Collected data entries:
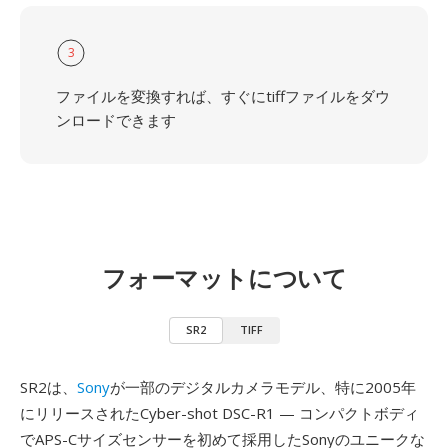
3
ファイルを変換すれば、すぐにtiffファイルをダウ
ンロードできます
フォーマットについて
SR2
TIFF
SR2は、
Sony
が一部のデジタルカメラモデル、特に2005年
にリリースされたCyber-shot DSC-R1 — コンパクトボディ
でAPS-Cサイズセンサーを初めて採用したSonyのユニークな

▶ **PROBLEM TO SOLVE**
Can you restate all the records above word for word while dropping the pictures?

▶ **SOLUTION TO THE EXERCISE**
3
ファイルを変換すれば、すぐにtiffファイルをダウ
ンロードできます
フォーマットについて
SR2
TIFF
SR2は、
Sony
が一部のデジタルカメラモデル、特に2005年
にリリースされたCyber-shot DSC-R1 — コンパクトボディ
でAPS-Cサイズセンサーを初めて採用したSonyのユニークな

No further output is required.